Eisenstein envisioned a genealogical relationship between the architectural ensemble and film. He designed a moving spectator for both, while taking the reader, quite literally, for a walk:

The word pathis not used by chance. Nowadays it is the imaginary path followed by the eye and . . . the mind across a multiplicity of phenomena, far apart in time and space, gathered in a certain sequence . . . ; and these diverse impressions pass in front of an immobile spectator.

In the past, however, the opposite was the case: the spectator moved between [a series of] carefully disposed phenomena that he observed sequentially with his visual sense[7].

The film spectator, in this analysis, moves across an imaginary path, traversing multiple sites and times. A fictional navigation connects distant moments and far-apart places. And film inherits the possibility of such a spectatorial voyage from the architectural field:

An architectural ensemble . . . is a montage from the point of view of a moving spectator. . . . Cinematographic montage is, too, a means to ‘link’ in one point—the screen—various fragments of a phenomenon filmed in diverse dimensions, from diverse points of view and sides[8].

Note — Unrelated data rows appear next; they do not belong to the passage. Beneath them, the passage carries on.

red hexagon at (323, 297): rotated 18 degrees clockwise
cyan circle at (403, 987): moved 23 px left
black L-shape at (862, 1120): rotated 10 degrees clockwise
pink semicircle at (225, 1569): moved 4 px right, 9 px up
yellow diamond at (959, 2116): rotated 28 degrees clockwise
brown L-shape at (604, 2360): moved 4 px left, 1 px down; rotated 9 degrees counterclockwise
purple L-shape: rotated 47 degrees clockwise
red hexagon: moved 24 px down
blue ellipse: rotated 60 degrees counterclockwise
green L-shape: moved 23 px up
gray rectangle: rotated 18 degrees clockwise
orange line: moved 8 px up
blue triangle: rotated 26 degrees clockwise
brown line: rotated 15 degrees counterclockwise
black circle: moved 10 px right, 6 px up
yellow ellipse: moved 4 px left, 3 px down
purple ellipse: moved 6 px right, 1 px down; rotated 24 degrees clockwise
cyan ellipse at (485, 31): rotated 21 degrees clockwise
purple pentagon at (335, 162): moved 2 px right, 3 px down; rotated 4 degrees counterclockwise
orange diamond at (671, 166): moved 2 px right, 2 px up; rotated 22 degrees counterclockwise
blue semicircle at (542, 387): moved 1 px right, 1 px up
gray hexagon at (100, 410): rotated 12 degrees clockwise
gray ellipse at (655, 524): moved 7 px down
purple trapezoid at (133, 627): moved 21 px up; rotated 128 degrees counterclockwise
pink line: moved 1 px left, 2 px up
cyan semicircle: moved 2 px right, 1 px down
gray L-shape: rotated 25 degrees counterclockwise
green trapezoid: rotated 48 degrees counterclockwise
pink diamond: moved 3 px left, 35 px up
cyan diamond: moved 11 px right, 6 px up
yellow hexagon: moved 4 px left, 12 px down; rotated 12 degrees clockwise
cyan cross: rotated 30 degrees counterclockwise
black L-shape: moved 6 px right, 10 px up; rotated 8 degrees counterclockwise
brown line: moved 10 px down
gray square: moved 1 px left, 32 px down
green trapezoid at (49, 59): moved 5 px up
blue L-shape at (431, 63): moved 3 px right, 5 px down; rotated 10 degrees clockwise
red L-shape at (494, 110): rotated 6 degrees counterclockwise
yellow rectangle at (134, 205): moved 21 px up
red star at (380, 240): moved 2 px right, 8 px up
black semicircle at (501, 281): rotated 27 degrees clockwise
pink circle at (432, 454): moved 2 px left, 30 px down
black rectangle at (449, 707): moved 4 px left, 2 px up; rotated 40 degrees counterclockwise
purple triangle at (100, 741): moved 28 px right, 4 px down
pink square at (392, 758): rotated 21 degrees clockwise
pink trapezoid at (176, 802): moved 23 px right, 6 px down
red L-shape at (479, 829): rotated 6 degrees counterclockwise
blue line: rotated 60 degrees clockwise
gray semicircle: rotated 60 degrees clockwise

The filmic path is the modern version of the architectural itinerary, with its own montage of cultural space. Film follows a historical course—that is, a museographic way of collecting together various fragments of cultural phenomena from diverse geo-historical moments that are open for spectatorial recollection in space. In this sense, film descends not only historically but also formally from a specific architectural promenade: the kind of exploration offered by the architectures of display. The consumer of this architectural viewing space is the prototype of the film spectator.

Mnemonic Architectures

Eisenstein’s imaginal vision of the filmic-architectural promenade follows a mnemonic path. It bears the mark of the art of memory and, in particular, its way of linking collection and recollection in a spatial fashion. Let us recall that the art of memory was itself a matter of mapping space and was traditionally an architectural affair[9]. In the first century A.D., Quintilian formulated his landmark understanding of the way memory works in architectural terms[10]. To create a memory, one would imagine a building and, peripatetically, populate each room and part of the space with an image; then, to recall the memory, one would mentally retraverse the building, moving around and through the space, revisiting in turn all the rooms that had been “decorated” with imaging. Mobilized in this way, memories are motion pictures. As Quintilian has it, memory stems from a narrative, mobile, architectural experience of site.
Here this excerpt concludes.